- PROBLEM DESCRIPTION:
Return, unchanged and with no pictures, the lines below from the very first through the one that contains "技术，可以实现对农田的精准灌溉，进而提高水资源利用效率，促".

- RAW DATA:
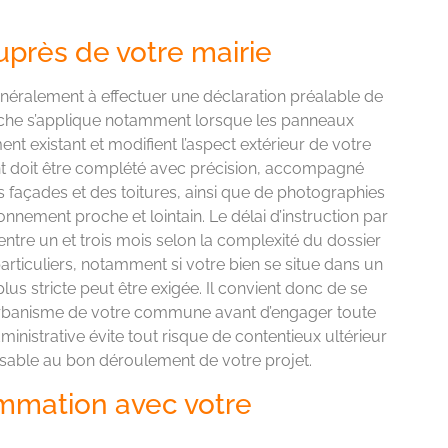
uprès de votre mairie
énéralement à effectuer une déclaration préalable de
rche s’applique notamment lorsque les panneaux
ment existant et modifient l’aspect extérieur de votre
nt doit être complété avec précision, accompagné
es façades et des toitures, ainsi que de photographies
onnement proche et lointain. Le délai d’instruction par
ntre un et trois mois selon la complexité du dossier
 particuliers, notamment si votre bien se situe dans un
lus stricte peut être exigée. Il convient donc de se
urbanisme de votre commune avant d’engager toute
nistrative évite tout risque de contentieux ultérieur
nsable au bon déroulement de votre projet.
mmation avec votre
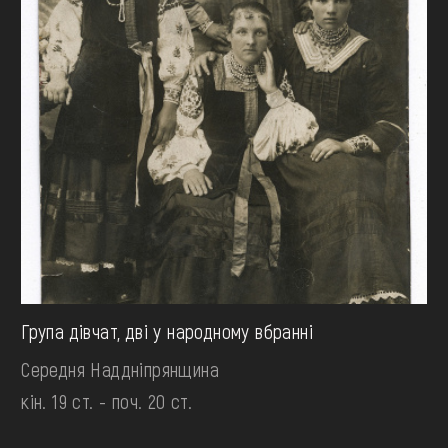
Група дівчат, дві у народному вбранні
Середня Наддніпрянщина
кін. 19 ст. - поч. 20 ст.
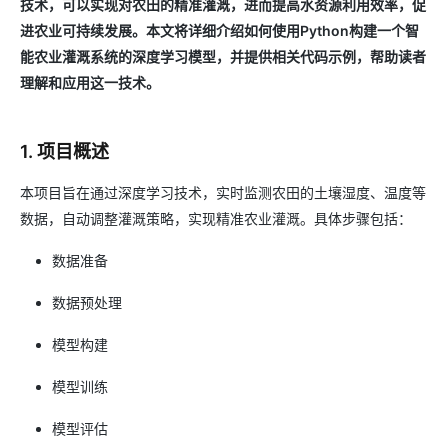
技术，可以实现对农田的精准灌溉，进而提高水资源利用效率，促
进农业可持续发展。本文将详细介绍如何使用Python构建一个智
能农业灌溉系统的深度学习模型，并提供相关代码示例，帮助读者
理解和应用这一技术。
1. 项目概述
本项目旨在通过深度学习技术，实时监测农田的土壤湿度、温度等
数据，自动调整灌溉策略，实现精准农业灌溉。具体步骤包括：
数据准备
数据预处理
模型构建
模型训练
模型评估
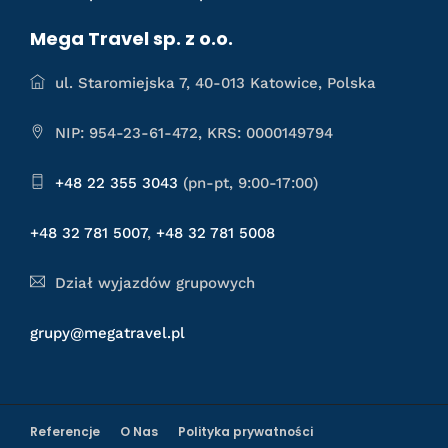
Mega Travel sp. z o.o.
ul. Staromiejska 7, 40-013 Katowice, Polska
NIP: 954-23-61-472, KRS: 0000149794
+48 22 355 3043
(pn-pt, 9:00-17:00)
+48 32 781 5007
,
+48 32 781 5008
Dział wyjazdów grupowych
grupy@megatravel.pl
Referencje
O Nas
Polityka prywatności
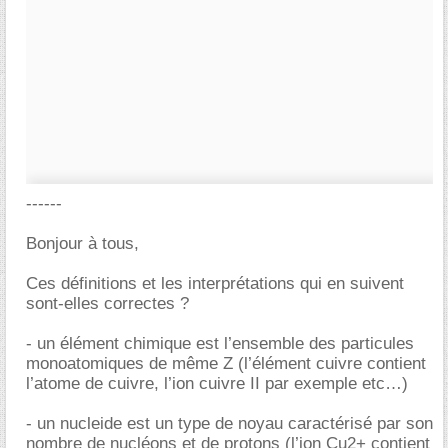
------
Bonjour à tous,
Ces définitions et les interprétations qui en suivent
sont-elles correctes ?
- un élément chimique est l’ensemble des particules
monoatomiques de même Z (l’élément cuivre contient
l’atome de cuivre, l’ion cuivre II par exemple etc…)
- un nucleide est un type de noyau caractérisé par son
nombre de nucléons et de protons (l’ion Cu2+ contient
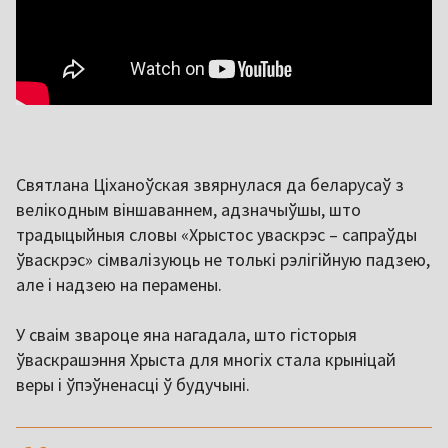
Святлана Ціханоўская звярнулася да беларусаў з
велікодным віншаваннем, адзначыўшы, што
традыцыйныя словы «Хрыстос уваскрэс – сапраўды
ўваскрэс» сімвалізуюць не толькі рэлігійную падзею,
але і надзею на перамены.
У сваім звароце яна нагадала, што гісторыя
ўваскрашэння Хрыста для многіх стала крыніцай
веры і ўпэўненасці ў будучыні.
,,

- TASK RESULT:
uprès de votre mairie
énéralement à effectuer une déclaration préalable de
rche s’applique notamment lorsque les panneaux
ment existant et modifient l’aspect extérieur de votre
nt doit être complété avec précision, accompagné
es façades et des toitures, ainsi que de photographies
onnement proche et lointain. Le délai d’instruction par
ntre un et trois mois selon la complexité du dossier
 particuliers, notamment si votre bien se situe dans un
lus stricte peut être exigée. Il convient donc de se
urbanisme de votre commune avant d’engager toute
nistrative évite tout risque de contentieux ultérieur
nsable au bon déroulement de votre projet.
mmation avec votre
Група дівчат, дві у народному вбранні
Середня Наддніпрянщина
кін. 19 ст. - поч. 20 ст.
技术，可以实现对农田的精准灌溉，进而提高水资源利用效率，促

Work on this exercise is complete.